Alumnae/i Feature

The Simmons Connection: A Tale of Two Sisters

Abby (Bent) McKie ’00 ’02HS (R) and Dana Bent (C) at the 2024 Simmons Commencement
Abby (Bent) McKie ’00 ’02HS (R) and Dana Bent ’24MSW (C) at the 2024 Simmons Commencement

“Simmons has a tight knit community, even in the online program. [Commencement] was a full circle moment.”

Abby (Bent) McKie ’00 ’02HS graduated from Simmons with her Bachelor of Science in Nutrition and Dietetics, Dietetic Internship Program Certificate, and Master’s Degree in Nutrition and Health Promotion. At her Commencement, a photographer snapped a picture of McKie with her younger sisters, Dana and Nyla Bent, which was later included in the Simmons Review (Volume 84, Number 2, Summer 2002). This Spring, McKie had a unique opportunity to take a similar photograph at Simmons University’s Commencement, where her sister, Dana Bent, earned her Master’s degree from the Simmons’ Online Master of Social Work Program. We caught up with both sisters to learn about their Simmons experiences, and what this photo means to them.

“I was always interested in nutrition,” says Abby McKie ’00 ’02HS. “I studied ballet for a number of years before transitioning to running, and nutrition plays a huge part in both sports.” McKie grew up in a small town in New Hampshire and didn’t want to move too far from home for her college experience. “I liked the city, but I enjoyed the small college feel at Simmons,” she recalls.

Abby (Bent) McKie with her younger sisters at her Commencement from Simmons
Abby (Bent) McKie (C) with her sisters at her own Commencement.
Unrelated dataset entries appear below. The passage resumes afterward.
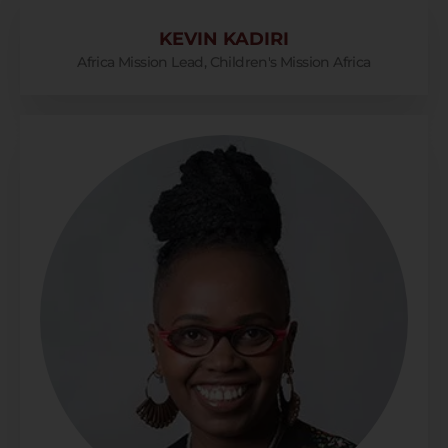
KEVIN KADIRI
Africa Mission Lead, Children's Mission Africa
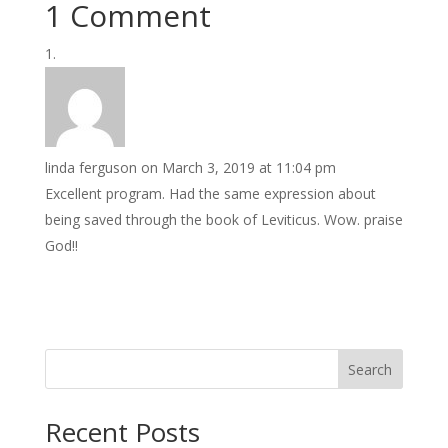
1 Comment
linda ferguson
on March 3, 2019 at 11:04 pm
Excellent program. Had the same expression about
being saved through the book of Leviticus. Wow. praise
God!!
Search
Recent Posts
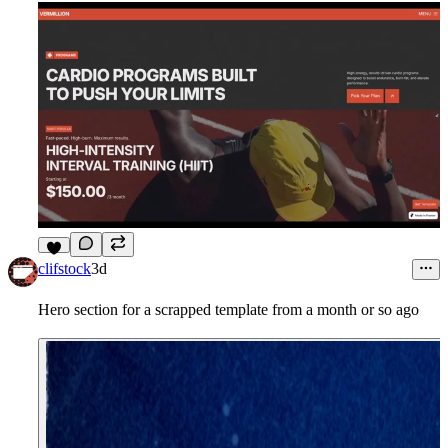
5
clifstock
3d
Hero section for a scrapped template from a month or so ago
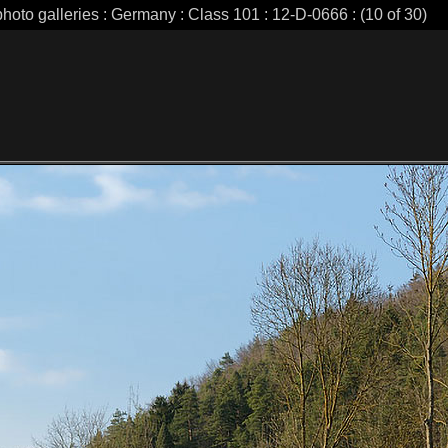
photo galleries : Germany : Class 101 : 12-D-0666 : (10 of 30)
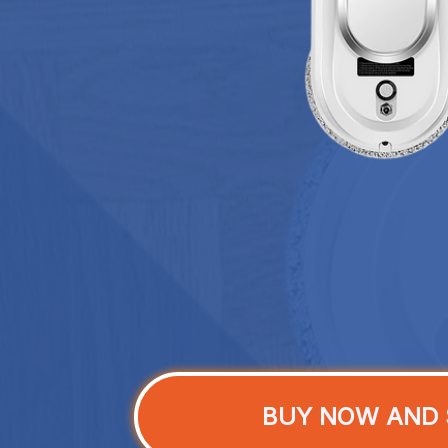
BUY NOW AND 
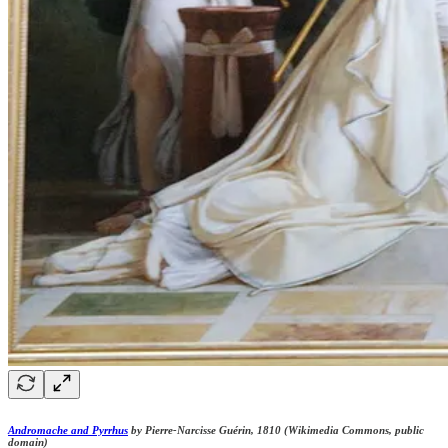
Andromache and Pyrrhus
by Pierre-Narcisse Guérin, 1810 (Wikimedia Commons, public
domain)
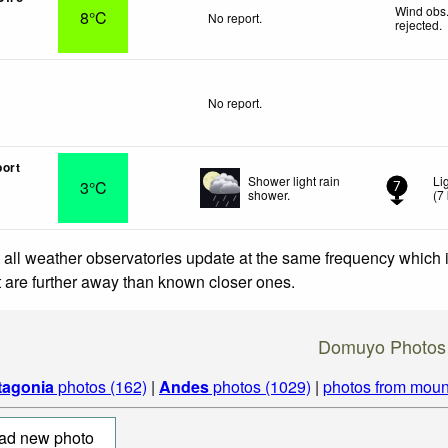
Wind obs.
8°C
No report.
rejected
.
No report.
ort
Shower light rain
Li
3°C
7
shower.
(
7
 all weather observatories update at the same frequency which
at are further away than known closer ones.
Domuyo Photos
tagonia
photos (162)
|
Andes
photos (1029)
|
photos from moun
ad new photo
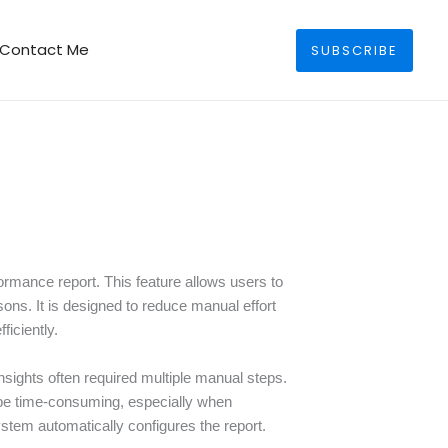
Search
Contact Me
SUBSCRIBE
rmance report. This feature allows users to
sons. It is designed to reduce manual effort
iciently.
sights often required multiple manual steps.
d be time-consuming, especially when
stem automatically configures the report.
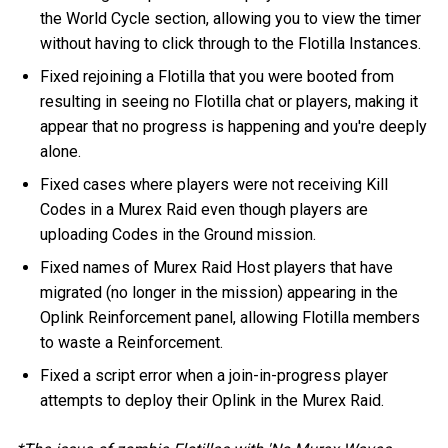
the World Cycle section, allowing you to view the timer
without having to click through to the Flotilla Instances.
Fixed rejoining a Flotilla that you were booted from
resulting in seeing no Flotilla chat or players, making it
appear that no progress is happening and you're deeply
alone.
Fixed cases where players were not receiving Kill
Codes in a Murex Raid even though players are
uploading Codes in the Ground mission.
Fixed names of Murex Raid Host players that have
migrated (no longer in the mission) appearing in the
Oplink Reinforcement panel, allowing Flotilla members
to waste a Reinforcement.
Fixed a script error when a join-in-progress player
attempts to deploy their Oplink in the Murex Raid.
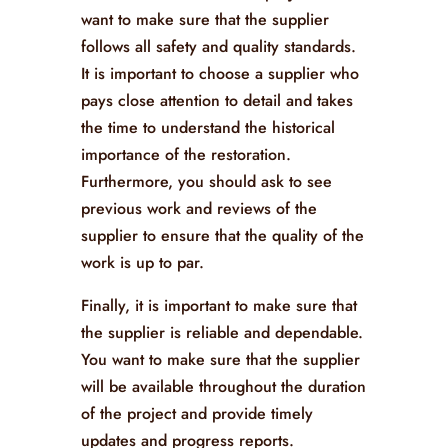
want to make sure that the supplier
follows all safety and quality standards.
It is important to choose a supplier who
pays close attention to detail and takes
the time to understand the historical
importance of the restoration.
Furthermore, you should ask to see
previous work and reviews of the
supplier to ensure that the quality of the
work is up to par.
Finally, it is important to make sure that
the supplier is reliable and dependable.
You want to make sure that the supplier
will be available throughout the duration
of the project and provide timely
updates and progress reports.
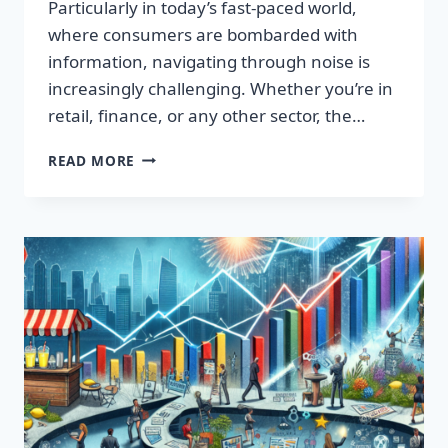
Particularly in today’s fast-paced world,
where consumers are bombarded with
information, navigating through noise is
increasingly challenging. Whether you’re in
retail, finance, or any other sector, the…
IGNITE
READ MORE
YOUR
SUCCESS:
TRANSFORMATIVE
WORDS
THAT
CAPTIVATE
Though her attendance at her eldest sister’s Commencement was captured in the Simmons Review, Dana Bent ’24MSW doesn’t remember much about the event — she was only four years old, at the time. “I think we went to lunch at Barking Crab afterward. I was more focused on that,” she recalls.

Years later, Bent recalled her sister’s connection to Simmons when she was accepted to the Simmons’ Online Master of Social Work Program. Though her program was fully online, their experiences of Simmons had some similarities. “Simmons has a tight knit community, even in the online program,” says Bent. “I liked the program, my colleagues, and my professors. [Commencement] was a full circle moment.”

Reflecting on her Simmons experience, McKie says, “the curriculum exposed me to different facets of nutrition.” She recalls taking class trips to various neighborhoods in Boston, interviewing pregnant mothers at Beth Israel, and experimenting in the food science lab. While at Simmons, McKie worked with Head Start, a federal program that offers services for low-income families, teaching participants about nutrition.

“The exposure Simmons provided helped guide me on my career journey,” says McKie. “I did my thesis at a skilled nursing facility, where I fell in love with the geriatric population.” After graduation, she worked as a clinical dietitian before transitioning to senior living with Compass Community Living (CCL) Hospitality Group, a sector of Compass Group. After working as the Director of Dining Services in a nursing home for a number of years, she now gets to use her nutrition and management skills in her role as the Director of Safety and Quality Assurance.

For Bent, the smaller class sizes allowed her more engagement with her professors and peers. “Even via Zoom, we had a community,” she recalls. “I would log on thinking, I can’t wait to see my classmates!” She also cites the program’s spotlight on different areas of social work as valuable for her future career. “There is always room to grow in social work,” says Bent. “Simmons exposed me to subjects, materials, and concepts I don’t think I would have learned without these classes. We engaged in a lot of role-playing and group projects, and I was able to practice my skills, collaborate with peers, and create connections in class.” Though her undergraduate experience (at a different institution) was in person, she says it lacked the community feel that Simmons faculty created in their online classrooms.

For Bent, internships at Simmons have also made a huge impact. She looks forward to working as a school social worker, having interned at a K–5 school while in the program. “Since COVID, there has been a need for social workers at schools,” she notes. “I like working in groups, bouncing ideas off of each other, and teaching coping skills to help [students] through their day.”

For those considering Simmons, McKie notes, “Simmons is very academically focused. It’s not a ‘party school,’ but you get the chance to enjoy everything that Boston has to offer: the culture of the city, the museums, art, and music. Tap into all of those resources and enjoy opportunities as they present themselves.”

Bent encourages students to reach out to peers and faculty for support. “I haven’t had one professor not willing to work with me and help me out,” she says. “Everyone has been so supportive, it’s a good community.”

Both sisters are pursuing fields related to healthcare, both of them focused on face-to-face interactions. “As I’ve grown up, I’ve noticed that [Abby and I] have similar qualities,” notes Bent. “Caring for people, making sure our Dad is taking care of himself. We have that propensity for empathy, making sure that everybody’s needs are met.”

Now, the sisters can add a Simmons education to the list of things they hold in common.